As a rule, I find all of BlüFish’s rolls insipidly bland. The shitake maki features sweet shitake with sesame seeds but the roll as a package has little depth as you taste nothing beyond the mushrooms. A greater mix of sesame seeds would add another dimension to the roll. The Philadelphia roll comes with cucumber, cream cheese and smoked salmon. Smoked salmon with cream cheese is a classic combination but BlüFish overuses the cheese and skimps on the salmon; you end up tasting too much of the cheese and not enough of the fish (which is what most sushi eaters want). A sliver of cucumber would add a nice texture contrast to the dish but the oversized slice imparted a cucumber taste that gets in the way of the salmon-cheese combination. The dynamite roll (tempura shrimp, mayo, avocado and tobiko) is the best of the rolls we sampled, although again, there's nothing outstanding about this dish. As a generalisation, I notice that BlüFish overuses the cucumber ingredient. For rolls with cucumber, the cucumber imparts a contrasting texture to the roll, without affecting the nature of its taste. For every roll, the oversized cucumber component imparts a dominating flavour, which masks the other flavours of the roll. Simply cutting back on the cucumber and increasing the mayo will improve BlüFish’s rolls immensely.

While BlüFish’s rolls taste pedestrian, I have high hopes for the nigiri (pieces of fish on rice) as BlüFish is very generous with their portion sizes. Many sushi restaurants skimp on the portions of fish and boost the portions of their rice in the nigiri (for obvious reasons). The hokkigai nigiri tastes crunchy and rich—very nice, although I’ve yet to encounter a sushi restaurant that mis-prepares hokkigai. Hamachi (yellowtail tuna) is a different story though as this is one of the most finicky selections available. Unless the hamachi is absolutely fresh, it will smell and taste disturbingly fishy. BlüFish passes this critical test. The sake (salmon) nigiri tastes equally pleasant—short of outstanding but more than adequate. The unagi (freshwater eel) always comes cooked and often in a barbecue sauce. BlüFish’s unagi tastes bland and flavourless; the barbecue sauce, while evident on the fish, is tasteless and virtually non-existent.
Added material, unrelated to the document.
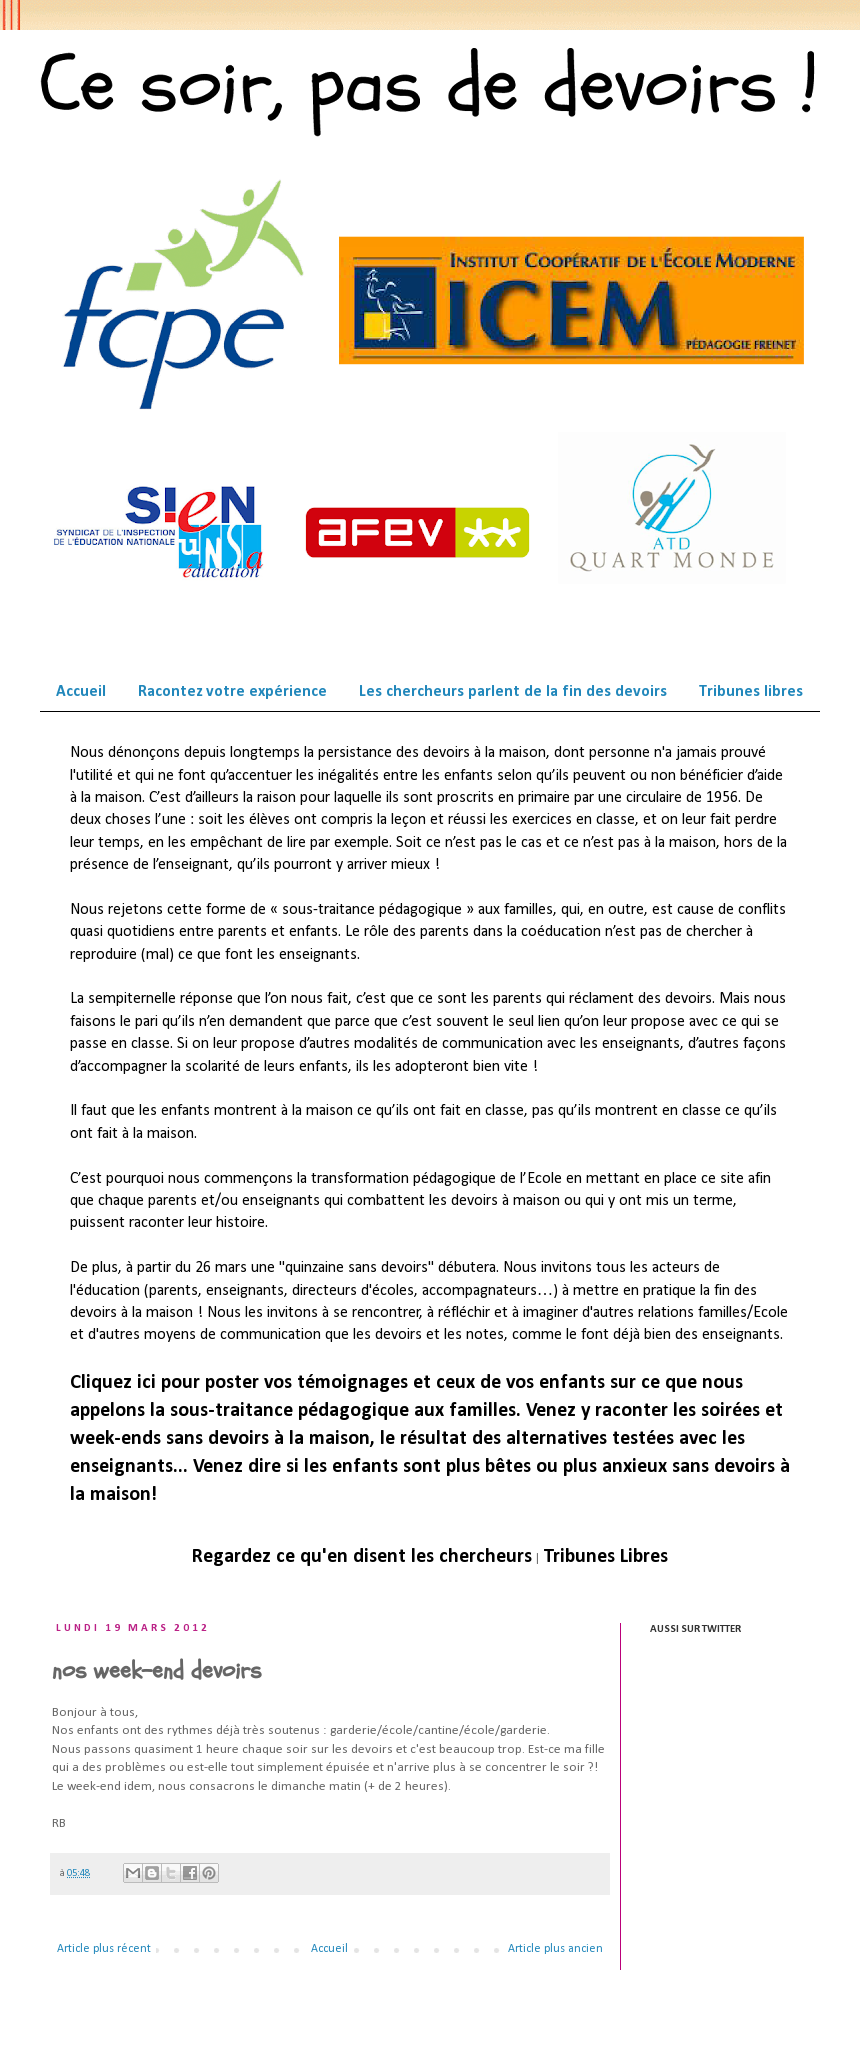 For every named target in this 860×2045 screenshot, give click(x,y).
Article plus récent (104, 1949)
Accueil (81, 692)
The could well be the worst unagi I ever tasted.

With every sushi meal, I like to order one (at least) serving of sashimi. Fish in the sashimi form forgoes all of the accompaniments and comes sliced into bite-sized pieces. The amount varies between restaurants; I experienced as little as three pieces of fish and as much as a half pound. For the sashimi, I order one of my favourite fishes—toro, or fatty tuna. The toro comes from the underside of the tuna (usually bluefin) where the meat is much fatter in content than the rest of the fish. The toro further breaks into two categories of fatness but I have not yet encountered a restaurant in Winnipeg that sets the two apart. The leaner of the toro (chutoro) comes as a solid, whitish, milky coloured meat with a pinkish tinge. The fattier of the toro (otoro) appears flaky and segmented, ready to fall apart and melt in your mouth. The sashimi from BlüFish features six strips, three of which comes from the chutoro section and three from the otoro section. Both taste exquisite. Bravo.

Although BlüFish has some problems with its food preparation and proportions, I have no doubt that this restaurant only seeks the freshest of ingredients. The beautiful fish forces the diner to quickly to forget that the rolls are less than perfect. BlüFish does not crack the top tier of Winnipeg’s great sushi houses but it is a competent and acceptable place to come for a pleasing round of Japanese foods—stick with the fish and you’ll be happier for it. Isn’t that the best part of sushi anyway?